▶ [Work request] As written and without pictures, set down the lines from the one that contains "Identify the location" through the end of the data.

Stored dataset items
+--

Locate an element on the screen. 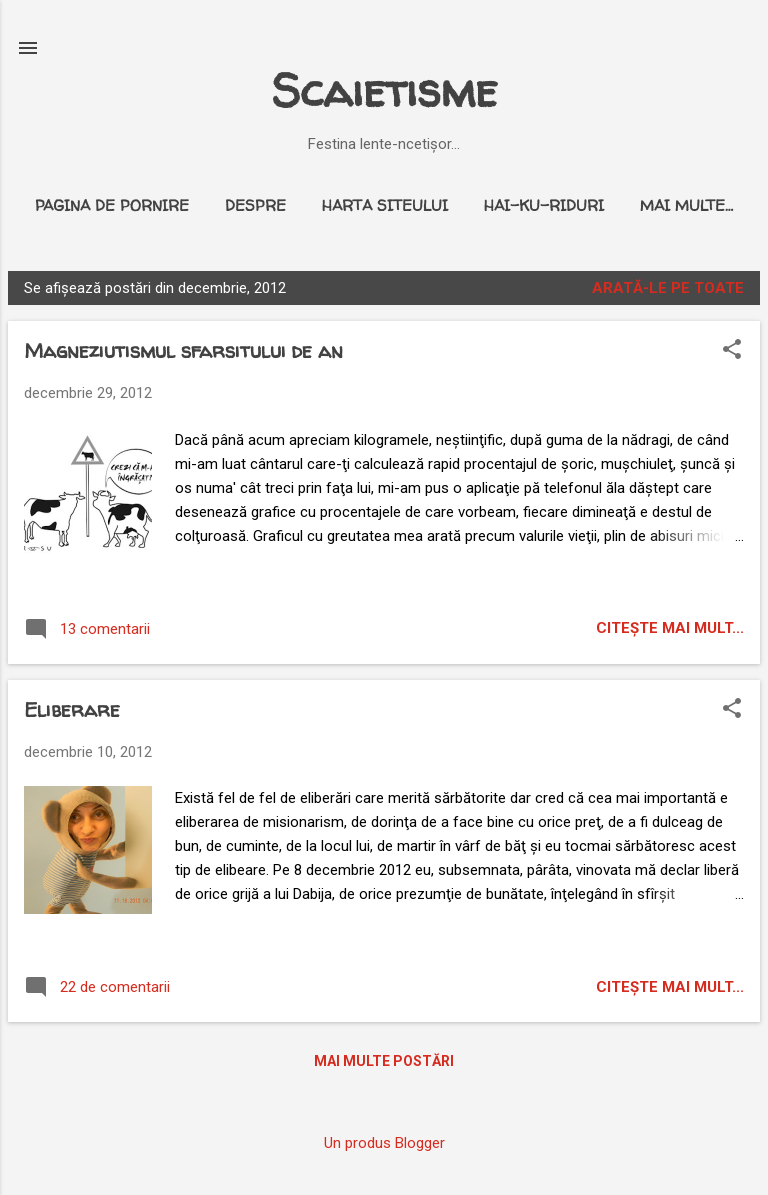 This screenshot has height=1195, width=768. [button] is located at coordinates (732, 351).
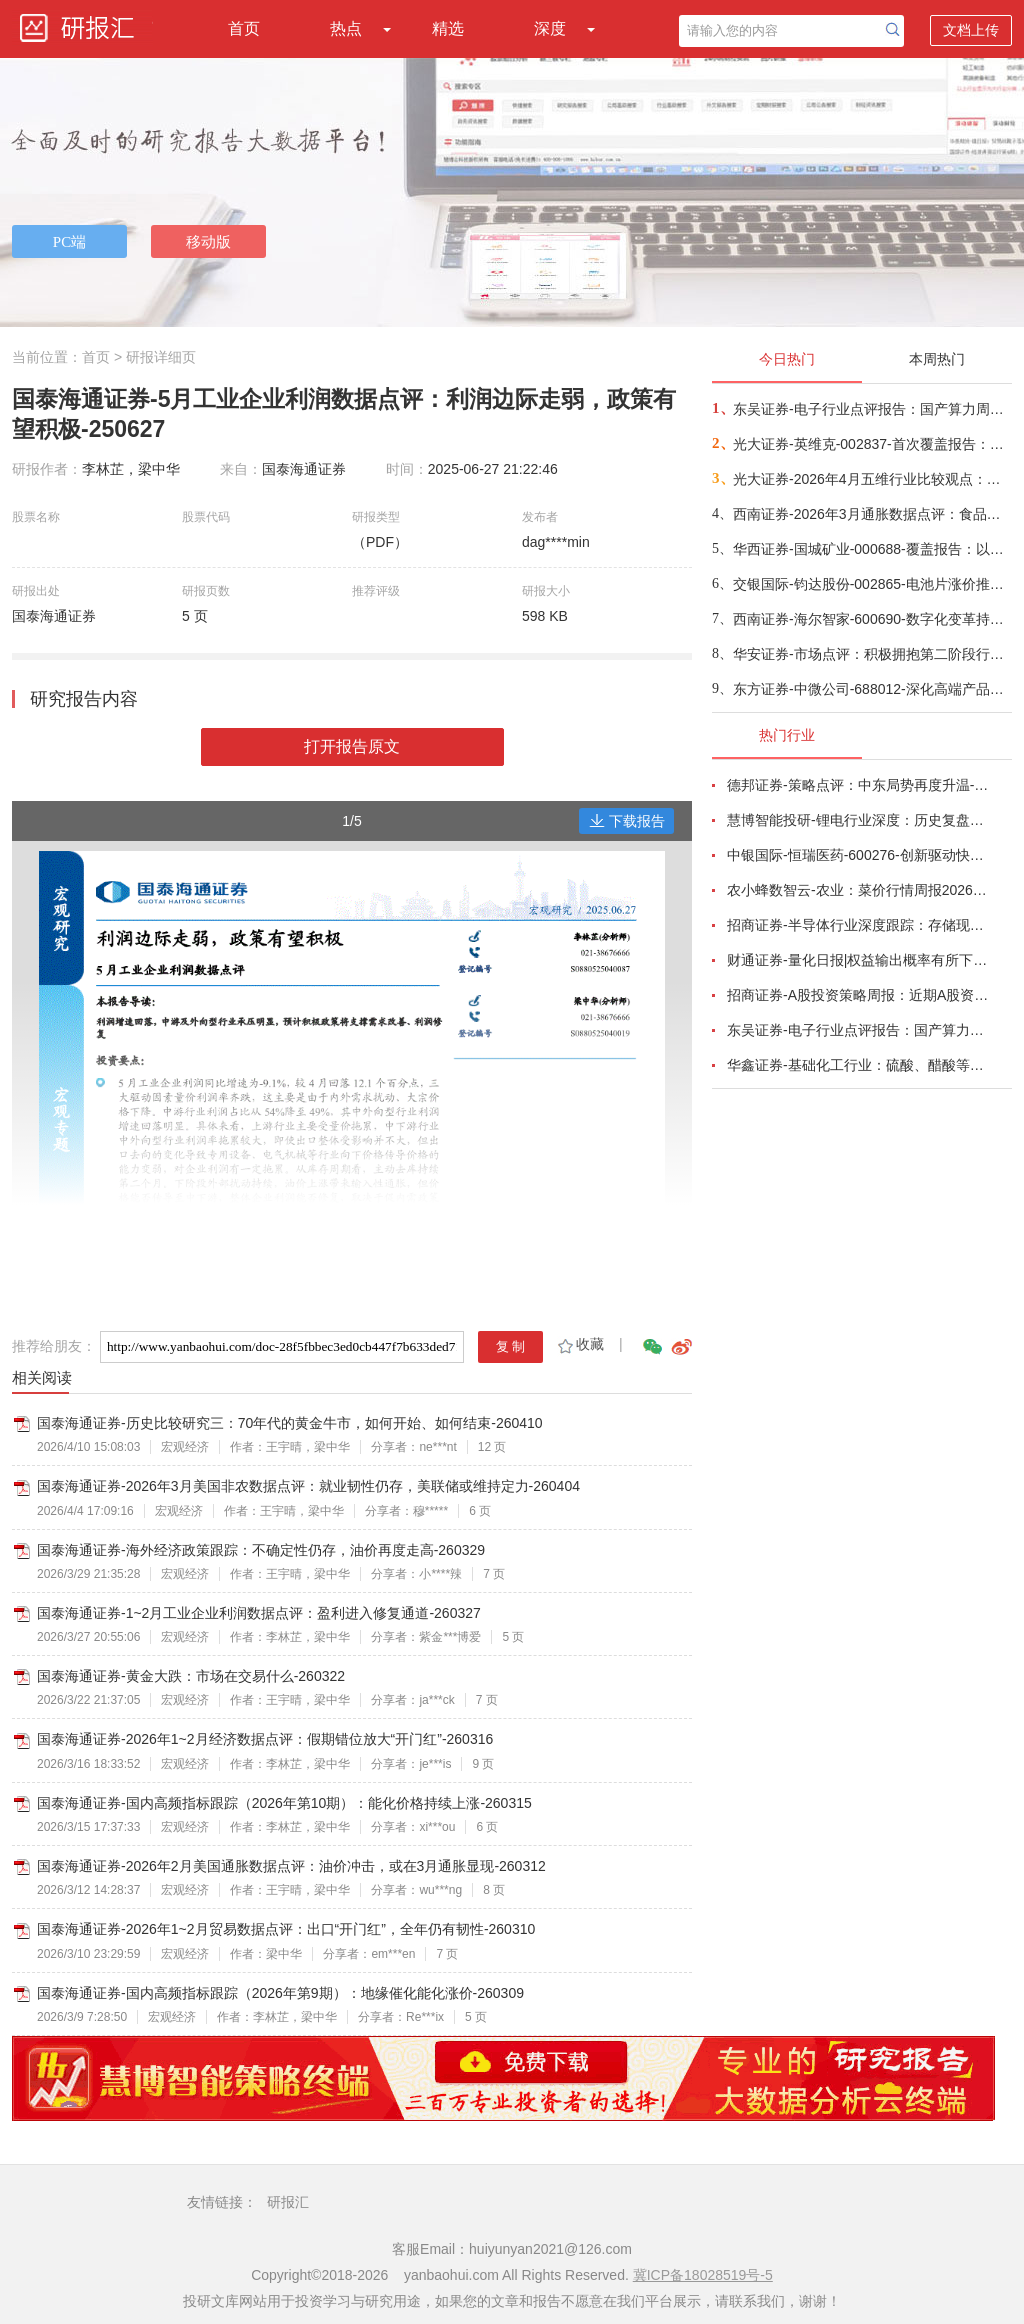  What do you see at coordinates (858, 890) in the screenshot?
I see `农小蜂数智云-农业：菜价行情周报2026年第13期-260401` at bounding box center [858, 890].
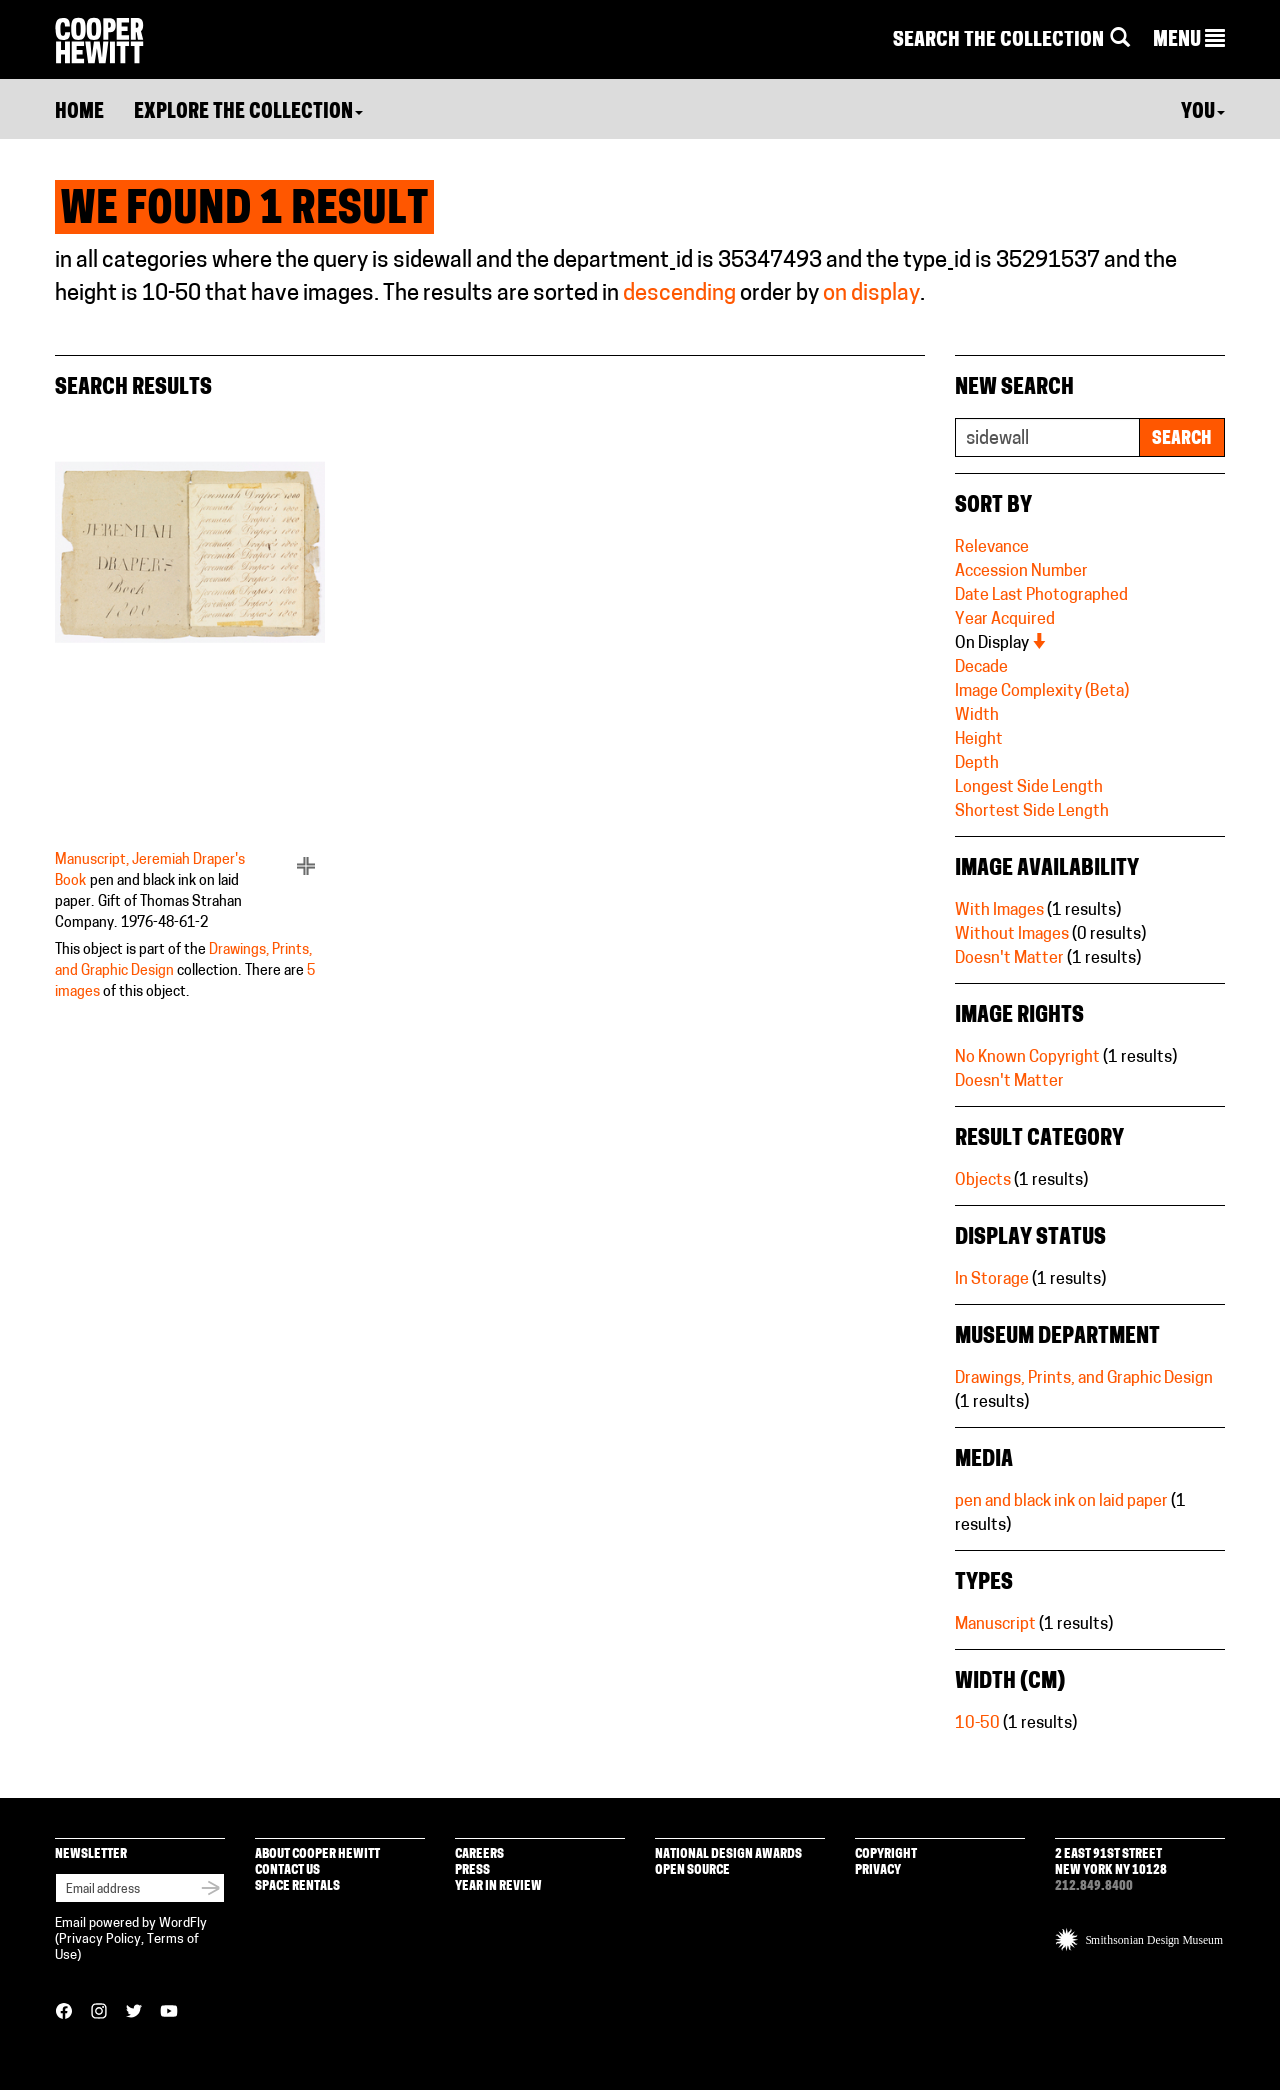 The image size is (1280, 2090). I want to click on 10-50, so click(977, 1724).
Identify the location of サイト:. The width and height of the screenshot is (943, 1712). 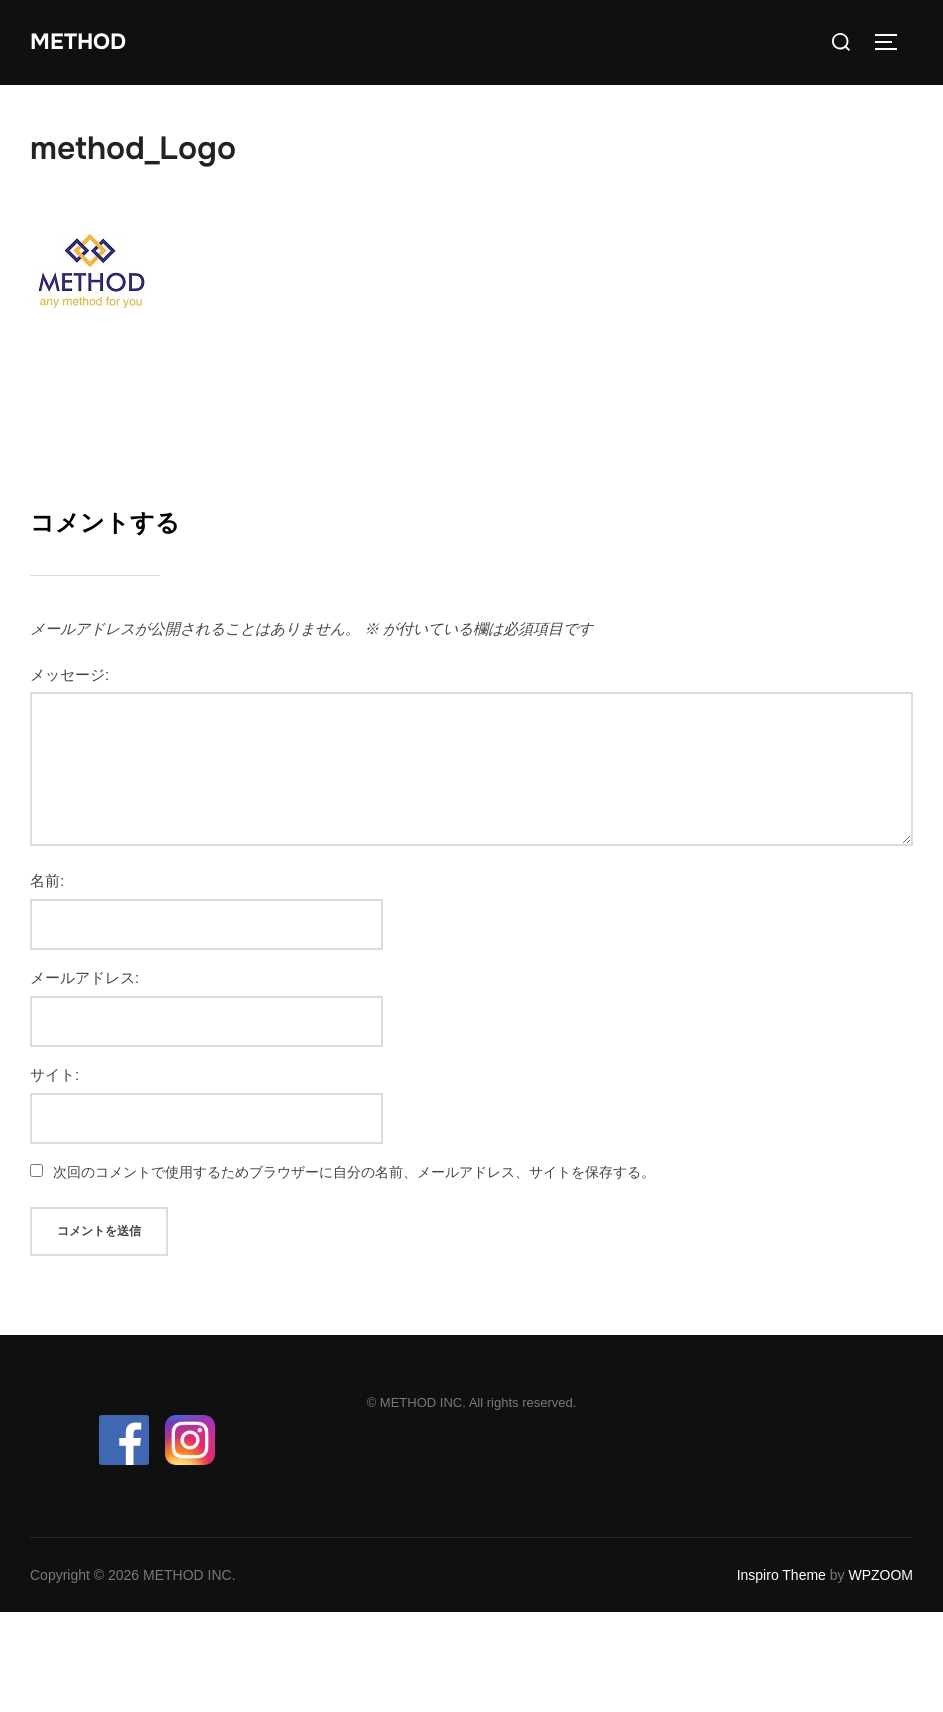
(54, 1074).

+--

▶ [Response]
Identify the location of サイト:. The width and height of the screenshot is (943, 1712). 
(54, 1074).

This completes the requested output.